The Marshall Islands, the Pacific chain where the U.S. carried out dozens of nuclear tests in the late 1940s and 1950s, has filed suit in the Hague against Washington and the governments of eight other countries it says have not lived up to the Nuclear Nonproliferation Treaty.
The Guardian says in the "unprecedented legal action" brought before the International Court of Justice on Thursday "the Republic of the Marshall Islands accuses the nuclear weapons states of a 'flagrant denial of human justice.' It argues it is justified in taking the action because of the harm it suffered as a result of the nuclear arms race."
Besides the U.S., the Marshall Islands is also suing Russia, China, France and the U.K., which have all signed the non-proliferation treaty, or NPT, as well as four other countries who have never signed — India, Pakistan, North Korea and Israel, which has never acknowledged possessing nuclear weapons.
In court documents, the Marshall Islands argues that the 1958 NPT, which did not come into force until 1970, amounts to a compact between nuclear haves and have-nots.

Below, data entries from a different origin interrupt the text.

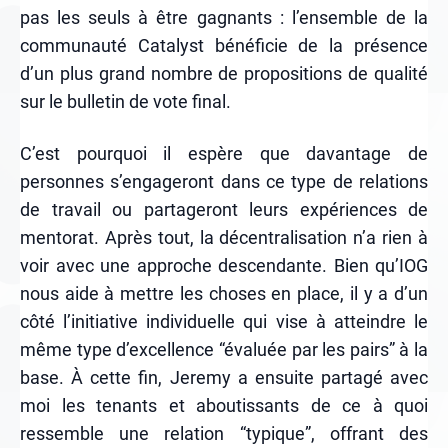
pas les seuls à être gagnants : l’ensemble de la
communauté Catalyst bénéficie de la présence
d’un plus grand nombre de propositions de qualité
sur le bulletin de vote final.
C’est pourquoi il espère que davantage de
personnes s’engageront dans ce type de relations
de travail ou partageront leurs expériences de
mentorat. Après tout, la décentralisation n’a rien à
voir avec une approche descendante. Bien qu’IOG
nous aide à mettre les choses en place, il y a d’un
côté l’initiative individuelle qui vise à atteindre le
même type d’excellence “évaluée par les pairs” à la
base. À cette fin, Jeremy a ensuite partagé avec
moi les tenants et aboutissants de ce à quoi
ressemble une relation “typique”, offrant des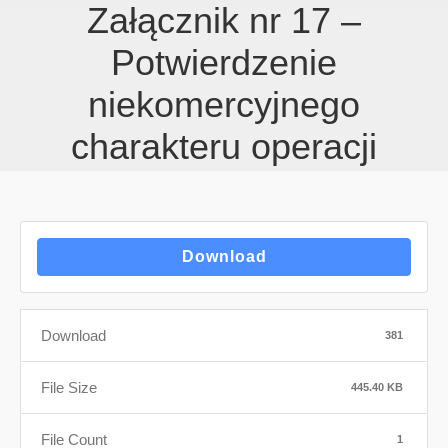
Załącznik nr 17 –
Potwierdzenie
niekomercyjnego
charakteru operacji
Download
Download
381
File Size
445.40 KB
File Count
1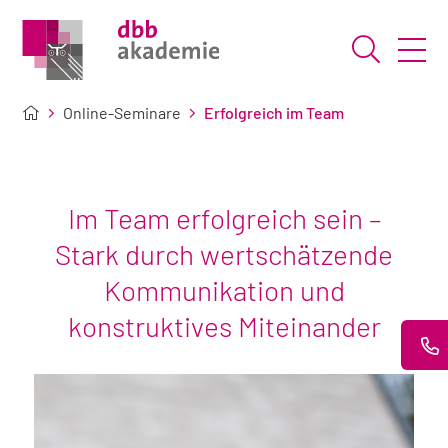
Suche ö
Online-Seminare
Erfolgreich im Team
Im Team erfolgreich sein –
Stark durch wertschätzende
Kommunikation und
konstruktives Miteinander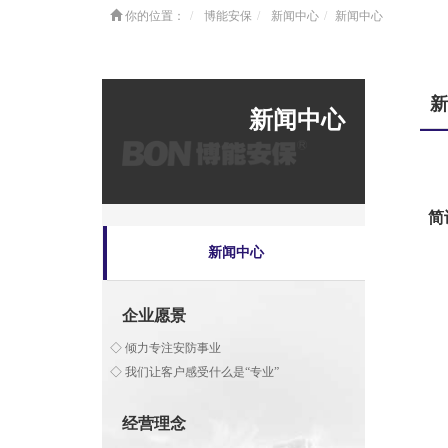
你的位置：
博能安保
新闻中心
新闻中心
新
新闻中心
简
新闻中心
企业愿景
◇ 倾力专注安防事业
◇ 我们让客户感受什么是“专业”
经营理念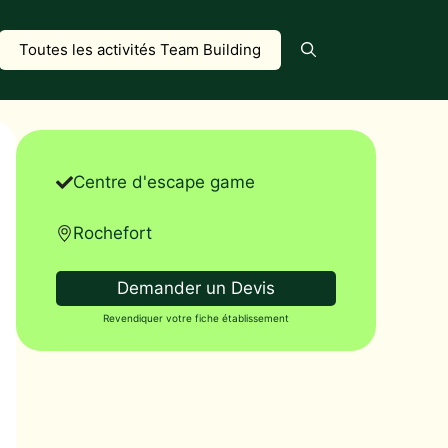
Toutes les activités Team Building
Centre d'escape game
Rochefort
Demander un Devis
Revendiquer votre fiche établissement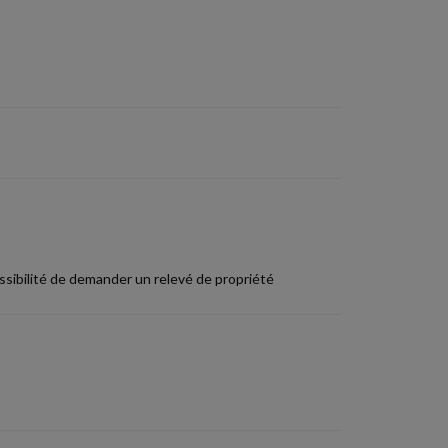
ossibilité de demander un relevé de propriété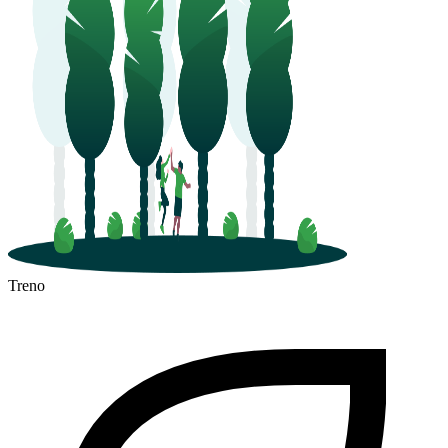
Treno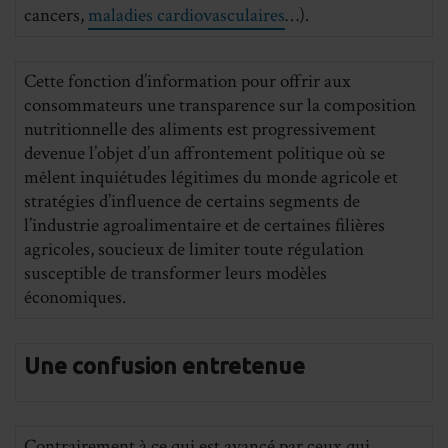
cancers,
maladies cardiovasculaires
…).
Cette fonction d’information pour offrir aux
consommateurs une transparence sur la composition
nutritionnelle des aliments est progressivement
devenue l’objet d’un affrontement politique où se
mêlent inquiétudes légitimes du monde agricole et
stratégies d’influence de certains segments de
l’industrie agroalimentaire et de certaines filières
agricoles, soucieux de limiter toute régulation
susceptible de transformer leurs modèles
économiques.
Une confusion entretenue
Contrairement à ce qui est avancé par ceux qui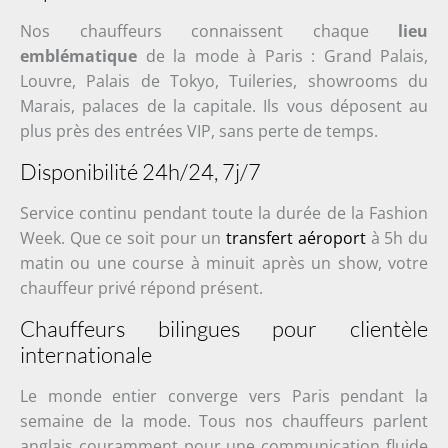
Nos chauffeurs connaissent chaque
lieu
emblématique
de la mode à Paris : Grand Palais,
Louvre, Palais de Tokyo, Tuileries, showrooms du
Marais, palaces de la capitale. Ils vous déposent au
plus près des entrées VIP, sans perte de temps.
Disponibilité 24h/24, 7j/7
Service continu pendant toute la durée de la Fashion
Week. Que ce soit pour un
transfert aéroport
à 5h du
matin ou une course à minuit après un show, votre
chauffeur privé répond présent.
Chauffeurs bilingues pour clientèle
internationale
Le monde entier converge vers Paris pendant la
semaine de la mode. Tous nos chauffeurs parlent
anglais couramment pour une communication fluide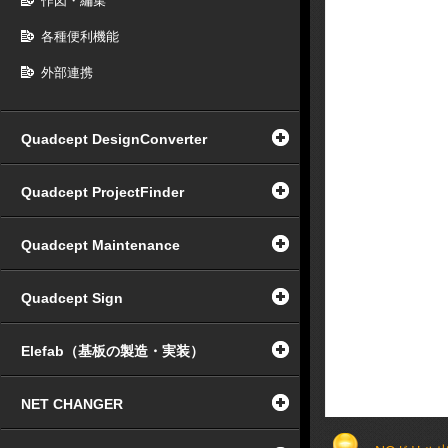
作図・編集
各種便利機能
外部連携
Quadcept DesignConverter
Quadcept ProjectFinder
Quadcept Maintenance
Quadcept Sign
Elefab（基板の製造・実装）
NET CHANGER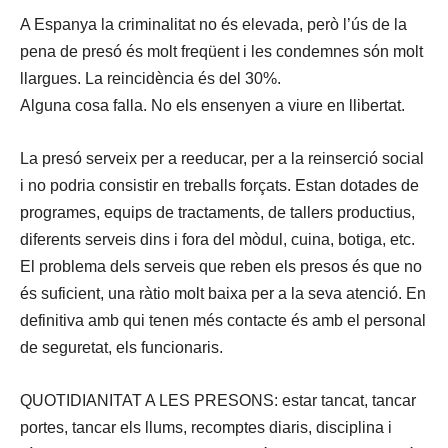
A Espanya la criminalitat no és elevada, però l’ús de la
pena de presó és molt freqüent i les condemnes són molt
llargues. La reincidència és del 30%.
Alguna cosa falla. No els ensenyen a viure en llibertat.
La presó serveix per a reeducar, per a la reinserció social
i no podria consistir en treballs forçats. Estan dotades de
programes, equips de tractaments, de tallers productius,
diferents serveis dins i fora del mòdul, cuina, botiga, etc.
El problema dels serveis que reben els presos és que no
és suficient, una ràtio molt baixa per a la seva atenció. En
definitiva amb qui tenen més contacte és amb el personal
de seguretat, els funcionaris.
QUOTIDIANITAT A LES PRESONS: estar tancat, tancar
portes, tancar els llums, recomptes diaris, disciplina i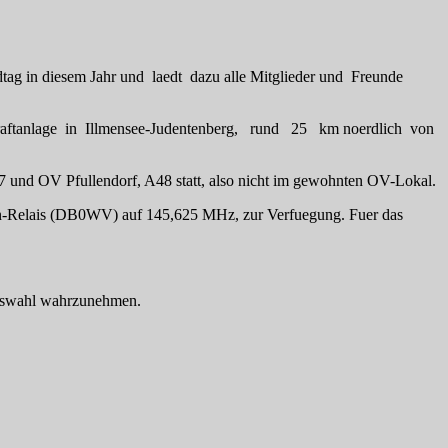
tag in diesem Jahr und laedt dazu alle Mitglieder und Freunde
aftanlage in Illmensee-Judentenberg, rund 25 km noerdlich von
 und OV Pfullendorf, A48 statt, also nicht im gewohnten OV-Lokal.
ten-Relais (DB0WV) auf 145,625 MHz, zur Verfuegung. Fuer das
tagswahl wahrzunehmen.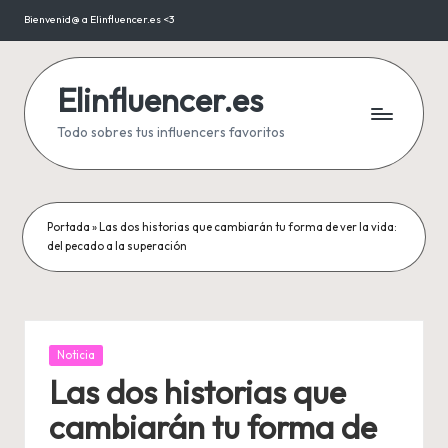
Bienvenid@ a Elinfluencer.es <3
Saltar
al
contenido
Elinfluencer.es
Todo sobres tus influencers favoritos
Portada
»
Las dos historias que cambiarán tu forma de ver la vida:
del pecado a la superación
Publicada
Noticia
en
Las dos historias que
cambiarán tu forma de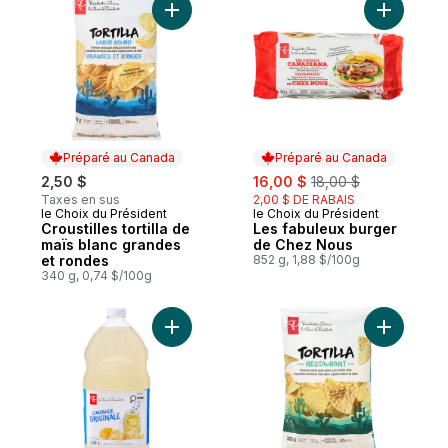
Ajouter L
Préparé au Canada
Préparé au Canada
sale:
, formerly:
2,50 $
16,00 $
18,00 $
Taxes en sus
2,00 $ DE RABAIS
le Choix du Président
le Choix du Président
Préparé au Canada
Préparé au Canada
Croustilles tortilla de
Les fabuleux burger
maïs blanc grandes
de Chez Nous
et rondes
852 g, 1,88 $/100g
340 g, 0,74 $/100g
Ajouter Limonade originale au panier
Ajouter Cr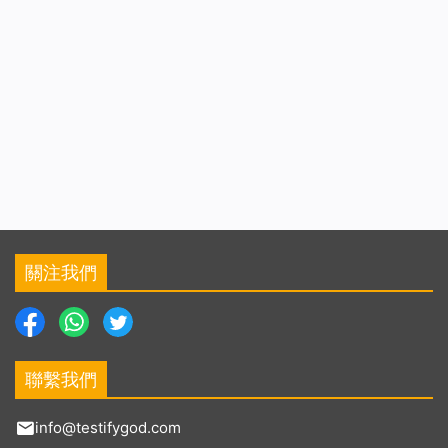
關注我們
聯繫我們
info@testifygod.com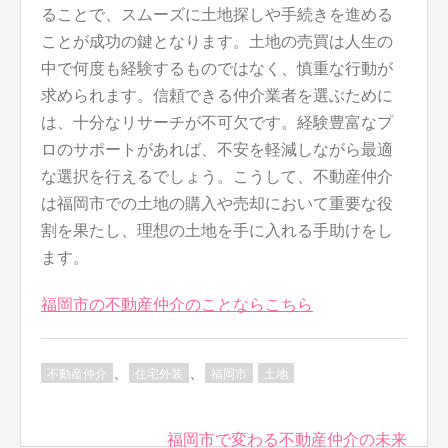
ることで、スムーズに土地探しや手続きを進める
ことが成功の鍵となります。土地の売買は人生の
中で何度も経験するものではなく、慎重な行動が
求められます。信頼できる仲介業者を選ぶために
は、十分なリサーチが不可欠です。経験豊富なプ
ロのサポートがあれば、不安を軽減しながら最適
な選択を行えるでしょう。こうして、不動産仲介
は福岡市での土地の購入や売却において重要な役
割を果たし、理想の土地を手に入れる手助けをし
ます。
福岡市の不動産仲介のことならこちら
、
、
不動産仲介
住宅外装
福岡市
土地
投
福岡市で変わる不動産仲介の未来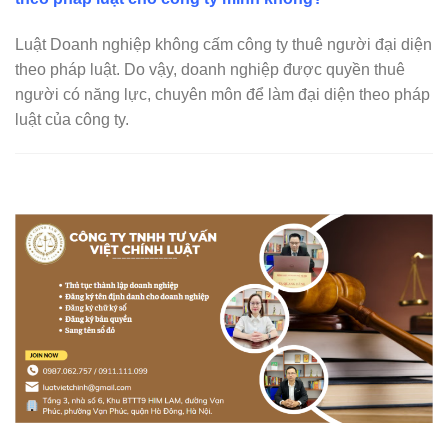
Luật Doanh nghiệp không cấm công ty thuê người đại diện
theo pháp luật. Do vậy, doanh nghiệp được quyền thuê
người có năng lực, chuyên môn để làm đại diện theo pháp
luật của công ty.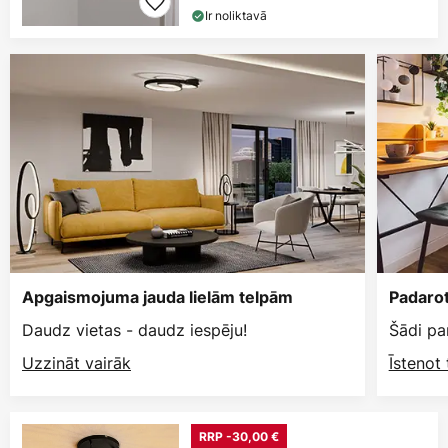
Ir noliktavā
Apgaismojuma jauda lielām telpām
Padarot
Daudz vietas - daudz iespēju!
Šādi pa
Uzzināt vairāk
Īstenot
RRP -30,00 €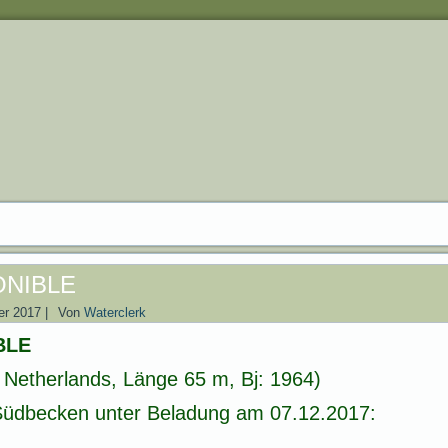
ONIBLE
er 2017
|
Von
Waterclerk
BLE
Netherlands, Länge 65 m, Bj: 1964)
Südbecken unter Beladung am 07.12.2017:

Non-weapons states essentially agreed not to try to acquire nuclear weapons in exchange for weapons states moving toward disarmament, the Marshalls claims.
According to the Guardian:
"Although the size of the arsenals are sharply down from the height of the cold war, the Marshall Islands' legal case notes there remain more than 17,000 warheads in existence, 16,000 of them owned by Russia and the US – enough to destroy all life on the planet."